New IE Articles

International Business Review – Volume 26, pp. 1157-1167

Liabilities and benefits: Examining the two sides of the foreignness coin from entrepreneurial perspective

Arpita Joardar, Sibin Wu

This paper provides an in-depth examination of foreignness at the individual level by studying it in the context of entrepreneurs. Based on data collected from 470 domestic and foreign entrepreneurs operating in the U.S., it was concluded that foreignness has a curvilinear relationship with entrepreneurial performance. There was also evidence of moderating effects of entrepreneurial orientation on the relationship between foreignness and performance. Implications of the findings are discussed.

Journal of Business Research – Volume 96, pp 250-263

SMEs’ Internationalisation: When does innovation matter?

George Saridakisa, Bochra Idris , Jared M. Hansen , Leo Paul Dana

The objective of this research is threefold: first, to investigate the role of goods, service, and process innovation on SMEs’ internationalisation (i.e., exporting); second, to investigate the association between innovation’s degree of novelty (radical innovation vs. incremental innovation) and SMEs’ internationalisation; and, third, to examine the combined effect of different types of innovation and the degrees of novelty of innovation on firms’ internationalisation and compare the findings with their individual effects. Data from 12,823 SMEs in the United Kingdom support the concept that innovative SMEs are more likely to export than non-innovative SMEs; however, the link between innovation and internationalisation differs according to the type of innovation introduced and the degree of novelty of the innovation. Of importance to managerial practice, the combined effects of different types and degrees of novelty of innovation are greater than their individual effects, creating a synergy or amplified effect.

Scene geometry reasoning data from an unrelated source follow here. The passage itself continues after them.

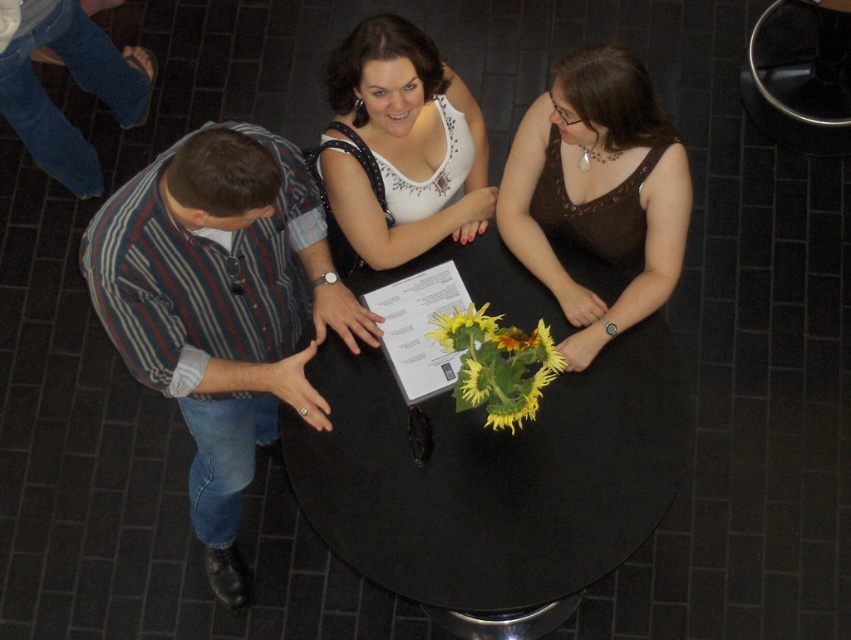 Question: Which of these objects is positioned closest to the brown satin tank top at center?

Choices:
 (A) black matte table at center
 (B) striped cotton shirt at left

Answer: (A)

Question: Is black matte table at center wider than brown satin tank top at center?

Choices:
 (A) yes
 (B) no

Answer: (A)

Question: Does black matte table at center appear on the left side of brown satin tank top at center?

Choices:
 (A) no
 (B) yes

Answer: (B)

Question: Among these points, which one is farthest from the camera?

Choices:
 (A) (346, 145)
 (B) (647, 156)
 (C) (198, 136)

Answer: (A)

Question: From the image, what is the correct spatial relationship of brown satin tank top at center in relation to yellow matte sunflowers at center?

Choices:
 (A) right
 (B) left

Answer: (A)

Question: Which of the following is the farthest from the observer?

Choices:
 (A) striped cotton shirt at left
 (B) white sequined top at center
 (C) brown satin tank top at center

Answer: (B) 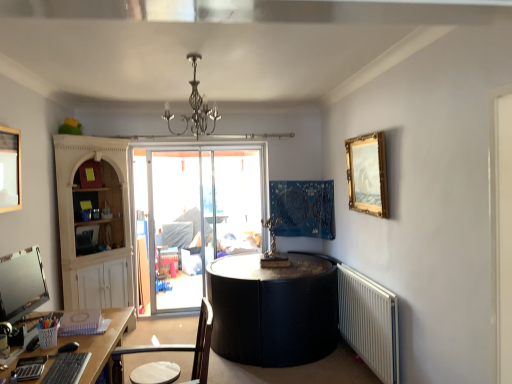 Question: Considering the positions of wooden picture frame at upper left, positioned as the second picture frame in right-to-left order, and metallic chandelier at upper center in the image, is wooden picture frame at upper left, positioned as the second picture frame in right-to-left order, taller or shorter than metallic chandelier at upper center?

Choices:
 (A) tall
 (B) short

Answer: (A)

Question: Does point (0, 168) appear closer or farther from the camera than point (197, 87)?

Choices:
 (A) farther
 (B) closer

Answer: (A)

Question: Which object is positioned farthest from the brown wooden chair at lower left?

Choices:
 (A) matte black monitor at lower left
 (B) gold/gilded picture frame at upper right, arranged as the second picture frame when viewed from the front
 (C) metallic chandelier at upper center
 (D) white plastic radiator at lower right
 (E) wooden picture frame at upper left, positioned as the second picture frame in right-to-left order

Answer: (B)

Question: Based on their relative distances, which object is farther from the matte black monitor at lower left?

Choices:
 (A) gold/gilded picture frame at upper right, which ranks as the 1th picture frame in back-to-front order
 (B) white plastic radiator at lower right
 (C) metallic chandelier at upper center
 (D) wooden picture frame at upper left, acting as the 1th picture frame starting from the left
 (E) brown wooden chair at lower left

Answer: (A) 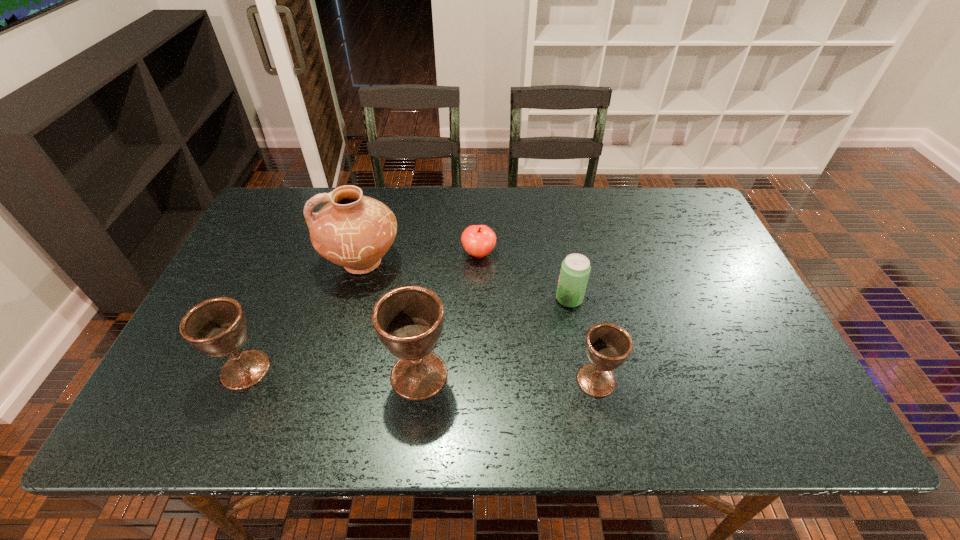 This screenshot has width=960, height=540. Find the location of `vacant spot to place a chalice on the right`. vacant spot to place a chalice on the right is located at coordinates (776, 386). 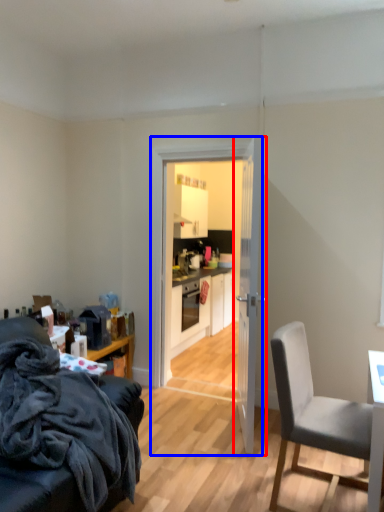 Question: Which point is closer to the camera, door (highlighted by a red box) or glass door (highlighted by a blue box)?

Choices:
 (A) door
 (B) glass door

Answer: (A) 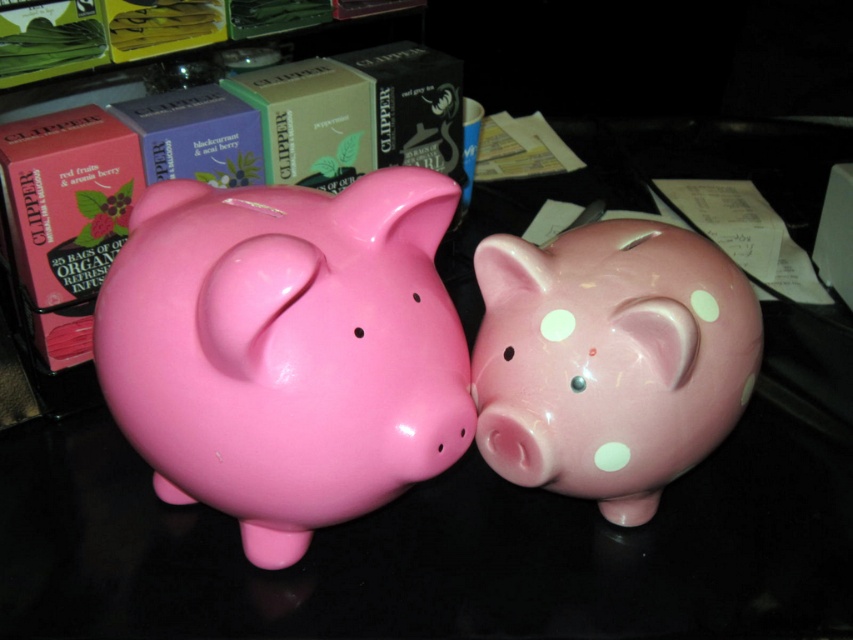 You are standing in front of a table with two piggy banks. You need to place a small gift card exactly where the glossy ceramic piggy bank at center left was originally positioned. What coordinates should you use?

The glossy ceramic piggy bank at center left was positioned at coordinates point (286, 349), so you should place the gift card there.

Looking at this image, you have two piggy banks in front of you, the glossy ceramic piggy bank at center left and the pink glossy piggy bank at center. Which one can hold more coins based on their size?

The glossy ceramic piggy bank at center left is larger in size than the pink glossy piggy bank at center, so it can hold more coins.

You are organizing a shelf and need to place a small toy between the glossy ceramic piggy bank at center left and the pink glossy piggy bank at center. Which piggy bank should you position the toy closer to if you want it to appear closer to the front of the shelf?

The glossy ceramic piggy bank at center left is closer to the viewer, so positioning the toy near it will make it appear closer to the front of the shelf. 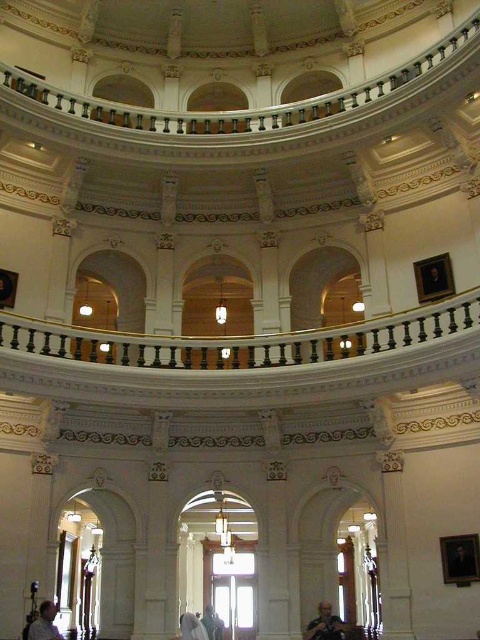 Question: Which of the following is the farthest from the observer?

Choices:
 (A) [40, 627]
 (B) [324, 634]

Answer: (B)

Question: Can you confirm if gray fabric jacket at lower center is thinner than light brown wooden chair at lower left?

Choices:
 (A) no
 (B) yes

Answer: (B)

Question: Observing the image, what is the correct spatial positioning of gray fabric jacket at lower center in reference to light brown wooden chair at lower left?

Choices:
 (A) right
 (B) left

Answer: (A)

Question: Does gray fabric jacket at lower center come behind light brown wooden chair at lower left?

Choices:
 (A) no
 (B) yes

Answer: (B)

Question: Which point appears closest to the camera in this image?

Choices:
 (A) (327, 637)
 (B) (49, 605)

Answer: (B) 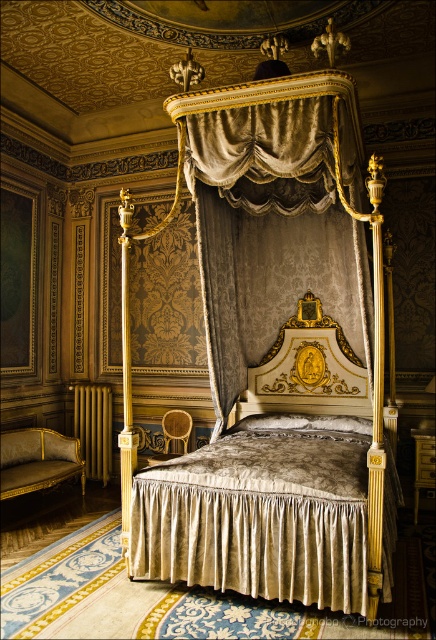 Question: Which point is closer to the camera taking this photo?

Choices:
 (A) (320, 305)
 (B) (224, 259)

Answer: (B)

Question: Which of these objects is positioned farthest from the velvet/golden bedskirt at center?

Choices:
 (A) velvet/golden drapery at center
 (B) gold velvet headboard at center

Answer: (A)

Question: From the image, what is the correct spatial relationship of velvet/golden drapery at center in relation to gold velvet headboard at center?

Choices:
 (A) left
 (B) right

Answer: (A)

Question: Is velvet/golden bedskirt at center above velvet/golden drapery at center?

Choices:
 (A) yes
 (B) no

Answer: (B)

Question: Which point appears closest to the camera in this image?

Choices:
 (A) (360, 298)
 (B) (231, 410)

Answer: (A)

Question: Does velvet/golden bedskirt at center have a larger size compared to gold velvet headboard at center?

Choices:
 (A) yes
 (B) no

Answer: (A) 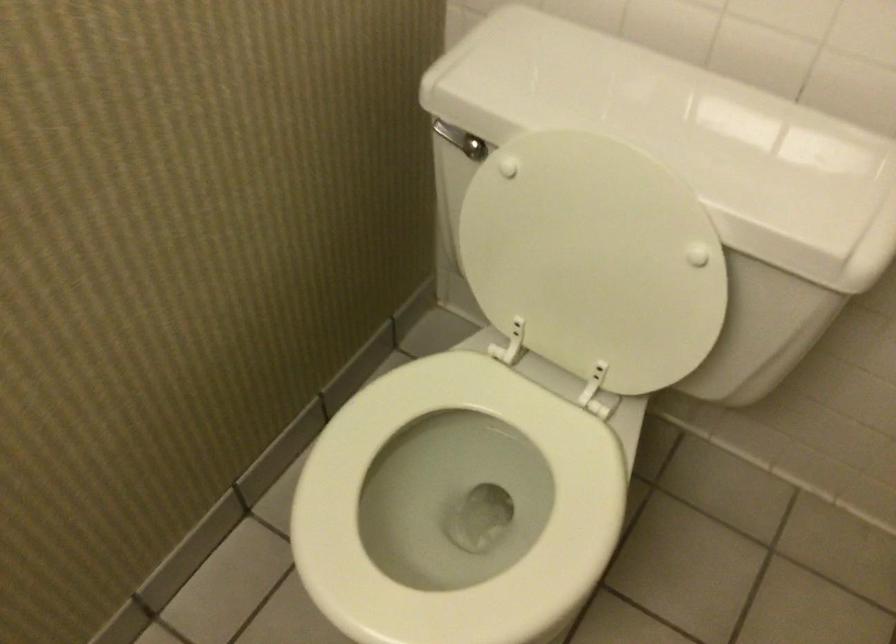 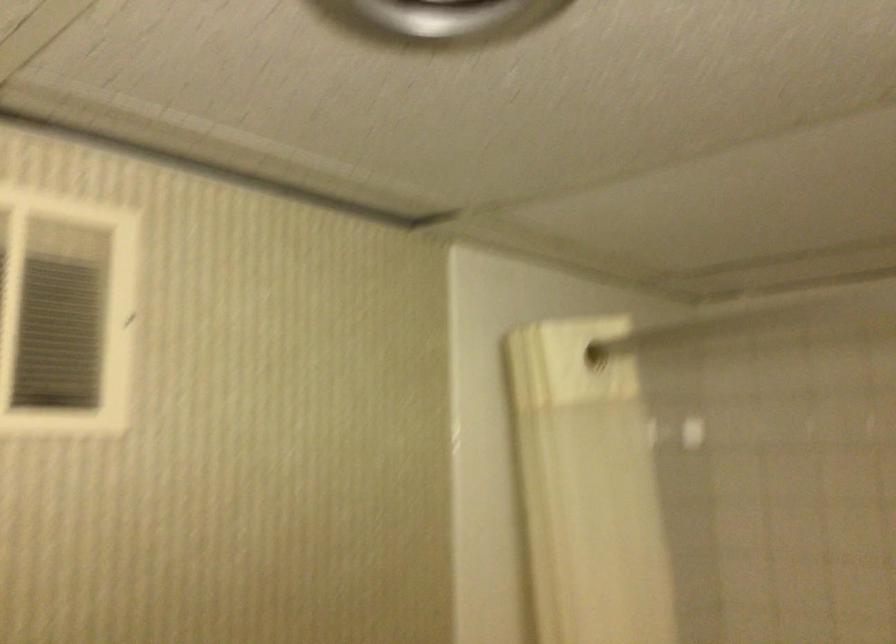 Question: The camera is either moving clockwise (left) or counter-clockwise (right) around the object. The first image is from the beginning of the video and the second image is from the end. Is the camera moving left or right when shooting the video?

Choices:
 (A) Left
 (B) Right

Answer: (A) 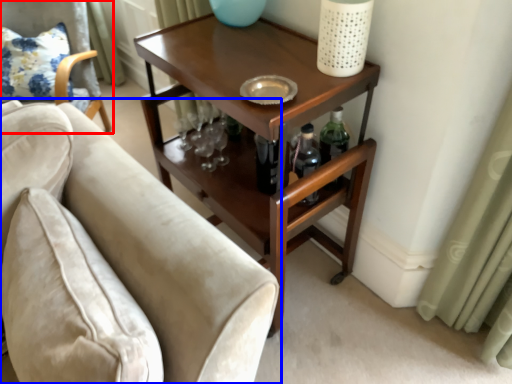 Question: Which object appears farthest to the camera in this image, chair (highlighted by a red box) or studio couch (highlighted by a blue box)?

Choices:
 (A) chair
 (B) studio couch

Answer: (A) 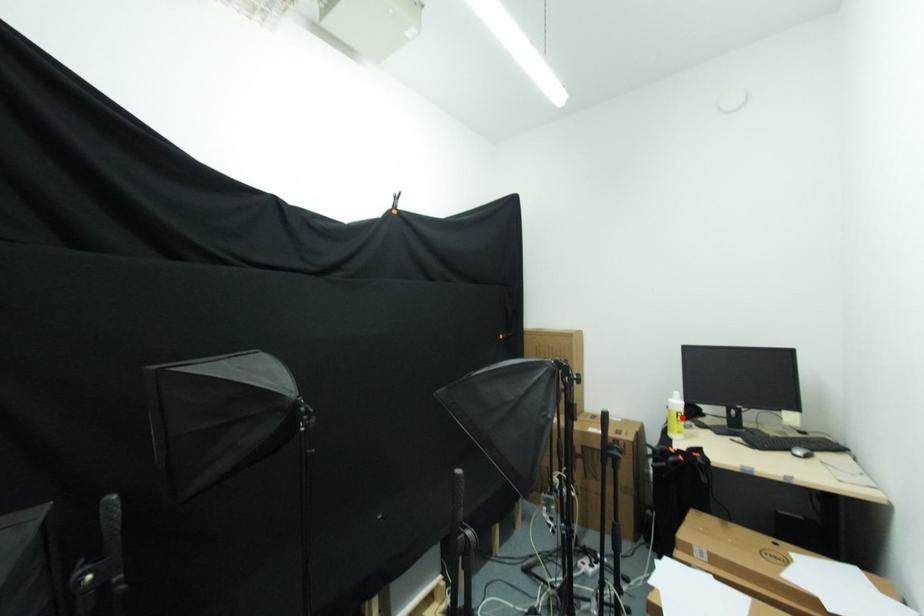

International Marketing Review – published online: https://doi.org/10.1108/IMR-03-2017-0059 

Capitalising on knowledge from big-science centres for internationalisation

Tõnis Eerme, Niina Nummela

The purpose of this paper is to investigate how resource-constrained, knowledge-intensive firms capitalise on the knowledge from collaboration with big-science centres. It pays particular attention to what kind of knowledge a firm obtains and how it can be efficiently used in exploring and exploiting opportunities in international markets. The empirical basis for the study is a longitudinal case study of knowledge-intensive Estonian companies that collaborate with the European Space Agency (ESA). A rich data set was collected over three years. By studying the inward and outward activities of the two case companies collaborating with the ESA, the authors found that the internationalisation process of these firms had unique characteristics. Their international expansion was not driven by increasing market knowledge and reducing risk or uncertainty, but by resource seeking for research and development efforts. It was a cyclical, non-linear process, which was advanced by co-creation, learning and exploitation of the emergent knowledge, leading to an improved network position and identification of further opportunities. Collaboration with big-science centres provides companies with access to diverse types of knowledge. However, its impact on the future success in internationalisation also depends on other factors, such as the firm’s absorptive capacity and technological competence. Governments invest substantially on the development of big-science centres with the expectation that they would have significant knowledge spillovers on the technology development. A more qualitative approach to impact assessment opens new ideas how to develop their activities and in particular their collaboration with SMEs.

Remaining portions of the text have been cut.